Viewing a single comment thread. View all comments

Kelruss t1_is0s8b5 wrote

Emergency shelter money is limited, and given conditions in shelters, many folks prefer to be outdoors during the warm summer months where they can be comfortable and relatively undisturbed. Why swelter in Harrington Hall with 100 other guys undergoing their own traumas, far from anything else in the state, only to be kicked out at 7 am when you can sleep in a tent with your girlfriend and your dog in a place that’s convenient to you at a time you like?

The shelters understand this as well (it’s also not easy to find good people to staff shelters). And to some extent, the government understands this, so they only release winter shelter money when things get dire (although many advocates will point out this is far too late most years).

Okay, that’s shelters. Why does government not fix the problem of homelessness? Two reasons. First, policymakers are housed while the homeless are notably not. There is a huge power differential here. If you are fighting for your literal survival everyday, you know what you don’t do? Vote.

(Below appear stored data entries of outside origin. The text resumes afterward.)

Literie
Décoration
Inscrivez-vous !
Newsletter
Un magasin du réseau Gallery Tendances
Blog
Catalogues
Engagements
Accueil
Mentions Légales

If your address changes repeatedly (though I’ll note “under the X bridge in Y town” is a valid home address for voting in RI, IIRC), then it’s hard to figure out where you should vote, and you may not waste precious data on your phone to look it up. Meanwhile, housed people generally vote much more reliably, and are generally more likely to support policies that criminalize homelessness (like banning panhandling) than solve it (building housing). Indeed, they often mobilize to stop the latter.

You might be surprised to know that >10 years ago the State created a 10-year plan to end homelessness. Guess what? No political support for enacting it.

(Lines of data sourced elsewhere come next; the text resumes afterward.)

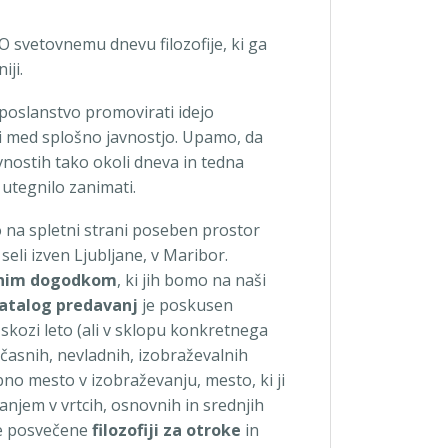
 svetovnemu dnevu filozofije, ki ga
iji.
oslanstvo promovirati idejo
li med splošno javnostjo. Upamo, da
nostih tako okoli dneva in tedna
jo utegnilo zanimati.
o na spletni strani poseben prostor
č seli izven Ljubljane, v Maribor.
lnim dogodkom
, ki jih bomo na naši
atalog predavanj
je poskusen
 skozi leto (ali v sklopu konkretnega
očasnih, nevladnih, izobraževalnih
mbno mesto v izobraževanju, mesto, ki ji
anjem v vrtcih, osnovnih in srednjih
ne posvečene
filozofiji za otroke
in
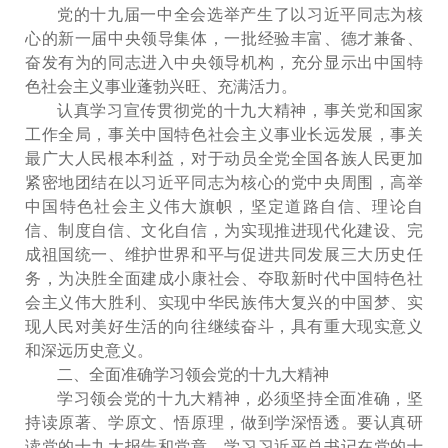
党的十九届一中全会选举产生了以习近平同志为核
心的新一届中央领导集体，一批经验丰富、德才兼备、
奋发有为的同志进入中央领导机构，充分显示出中国特
色社会主义事业蓬勃兴旺、充满活力。
认真学习宣传贯彻党的十九大精神，事关党和国家
工作全局，事关中国特色社会主义事业长远发展，事关
最广大人民根本利益，对于动员全党全国各族人民更加
紧密地团结在以习近平同志为核心的党中央周围，高举
中国特色社会主义伟大旗帜，坚定道路自信、理论自
信、制度自信、文化自信，为实现推进现代化建设、完
成祖国统一、维护世界和平与促进共同发展三大历史任
务，为决胜全面建成小康社会、夺取新时代中国特色社
会主义伟大胜利、实现中华民族伟大复兴的中国梦、实
现人民对美好生活的向往继续奋斗，具有重大现实意义
和深远历史意义。
二、全面准确学习领会党的十九大精神
学习领会党的十九大精神，必须坚持全面准确，坚
持读原著、学原文、悟原理，做到学深悟透。要认真研
读党的十九大报告和党章，学习习近平总书记在党的十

Second, the whole “homeless system” is fragmented between a bunch of charities, which the government relies on to do the actual work. The State of RI basically acts as a source of funding for many of these charities. But they’re one of many such sources.

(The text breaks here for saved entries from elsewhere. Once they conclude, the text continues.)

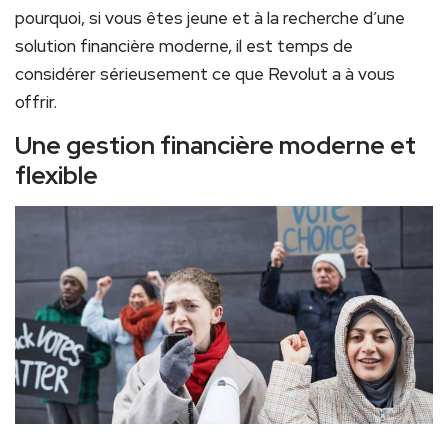
pourquoi, si vous êtes jeune et à la recherche d’une
solution financière moderne, il est temps de
considérer sérieusement ce que Revolut a à vous
offrir.
Une gestion financière moderne et
flexible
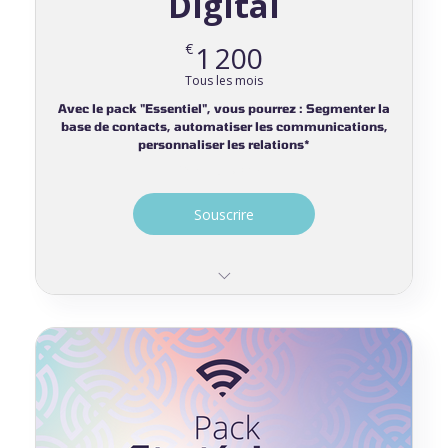
Digital
1 200€
€
1 200
Tous les mois
Avec le pack "Essentiel", vous pourrez : Segmenter la
base de contacts, automatiser les communications,
personnaliser les relations*
Valable 12 mois
Souscrire
Tout le pack Starter
Parcours et segmentation par persona
Collecte multicanale, personnalisée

These charities are mixed. Some are pretty good, some are awful. There’s a few dozen of them, mostly regionally based. Some of them are genuinely threatened by the idea that we should end homelessness; after all, that’s how they get all of their money. These are the ones that refused to move to the national “Housing First” model until it became clear that all the money out there was demanding they do so.

Such a fragmented system filled with disinterested politicians creates the conditions for this. The myth that homelessness is hard to solve (it’s not, it requires housing: it’s right there in the word “home-less”) is also useful cover. Dishing out a few hundred thousand to charities allows politicians to say they’re “working on it” when they’re not spending the tens of millions required to truly end homelessness in RI.

Finally a word on bike lanes. Housing policy is mostly set by the State, cities could do more for it (housing authorities, zoning reform, etc.), but it’s not their prerogative, as it’s a statewide system. Bike lanes, however, are a municipal issue, since they generally run down municipally-owned streets. Spending money on bike lanes doesn’t preclude spending on housing, any more than sending an officer to arrest someone for panhandling does (a complete waste of resources, since panhandling is protected speech under the First Amendment). Also, many homeless people are also bike riders, so making cycling safer isn’t exactly a problem for them.

53

Blackulor t1_is1yzpj wrote

Well done! A thoughtful and helpful response. I Thank you heartily! I would also like to add that capitalism is a canker upon the earth and should be rooted out and destroyed. Also profit and chattel employment. How we care for the less fortunate should be the barometer by which we judge ourselves.